Love, A Grave Rubbing Art Quilt and images from the Ognassanti Church in Florence

(Above:  Love, a Grave Rubbing Art Quilt. 12" x 12".  Crayon on fabric combined with vintage household linens, lace, and buttons and beads.  Self-guided, free-motion machine stitching with dense hand embroidery.  Click on any image to enlarge.)

Every autumn SAQA (Studio Art Quilt Associates) holds an international, on-line auction to raise money for their exhibition and outreach programs.  I've benefited from these opportunities and contributed for several years.  Each piece is 12" x 12".  I finished this piece right before traveling to Italy but without time to photograph and send it.  It will go in the mail tomorrow.  For more information about the upcoming auction, CLICK HERE

(Above:  Love, detail.)

This piece came together after finding three different little birds in my stash of grave rubbings.  They were made at different times and are on different materials.  It was a challenge to put them together and find snippets of other rubbings, pieces of lace, and a napkin the right size.  I think there's at least one stitch to every quarter-square-inch.  I like the handwork.

(Above: Love, detail.)

This is the first time I didn't use buttons completely around the edge.  Sure, I have LOTS of buttons but the details just didn't seem right for a complete border of them.  Mentioning buttons, I have a big announcement to make!  I was accepted for a two-week art residency at Homestead National Park in Nebraska!  I'm going in July.  My proposal was to use this "gift of time" to finally "do something" with my collection of buttons.  Some might say I "collect" buttons.  The truth is, I amass them.  It is high time I use them and this is a great opportunity to do just that!  I'm excited!

(Above:  Love, reverse.)

Love is a little skewed.  This sometimes happens when stitching so densely by hand.  I don't mind.  I sort of like the slight imperfection, the result of so much handling, the touch of it, the human "making" ... handwork!  I also like the back to be unique.  It is another place for me to put a cherished piece of vintage textiles.  I can't save all the old doilies and all the old lace and all the buttons, but I try!

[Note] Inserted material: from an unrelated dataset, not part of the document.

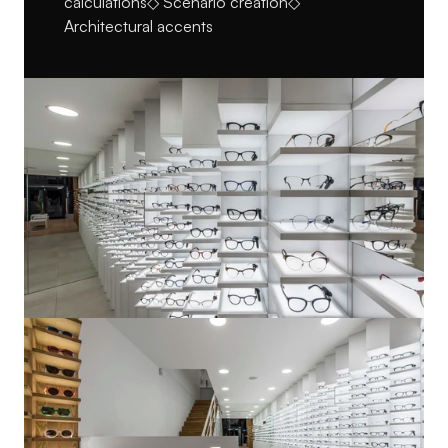
calculations◇ Scenario creation◇ 
Architectural accents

(Above:  One of the side altars at the Chiesa di Ognassanti in Florence.)

There are simply too many beautiful works of textile arts that need love and care or some revitalization or new purpose.  Many people tell me that it is difficult to find wooden thread spools and antique christening gowns and hand-stitched table runners.  I don't agree.  Once one starts looking, they are EVERYWHERE and collecting/using/saving them for some future use alsmost becomes overwhelming.  My stash is enormous but I continue to "rescue" more.  I think the members of the Ognassanti Church in Florence understand.

(Above:  Detail of the embroidered altar frontispiece.)

First of all, I am still trying to sort through the 2000 images I shot while visiting Florence, Italy a little over a week ago.  There is no earthly way that I am going to be able to write a single blog post about the experience ... especially not in some chronological order.  I've decided that I'll simply share some of the things I saw and thought through coming blog posts.  I'll sprinkle them out, here and there ... like these images from the Ognassanti Church.  This frontispiece was not near the location of Botticelli's grave.  It was not in the left transept where the recently restored Crucifixion attributed to Giotto hangs or near the high altar where Giotto's Madonna and Child masterpiece (now in the Uffizi) once hung.  Nope.  This altar isn't in the tour books.  It is just one people walk by ... except it stopped me dead in my tracks.

No one cared that I was on my hands and knees taking pictures or peering behind the piece for a shot of the reverse.  There was no sign or label of any kind.  The piece is in rather poor condition ... but it was obviously once a fabulous piece of needlework!

I didn't touch it.  I don't think it was attached to anything ... just leaning there in all its former glory ... something for me to appreciate.

I couldn't help but to wonder about the women who stitched it and the current congregation that is responsible for so many wonderful works of art under the same roof.  How does a group decide what to save?  How much would it cost to restore everything in just this one church?

Seeing this altar frontispiece was bittersweet.  It was a reminder that everything can't be saved.  It is simply my job to "make" and leave the results to whatever the future brings.

1 comment:

Gabriela said...

Fantastic! I am going to join in that great cause!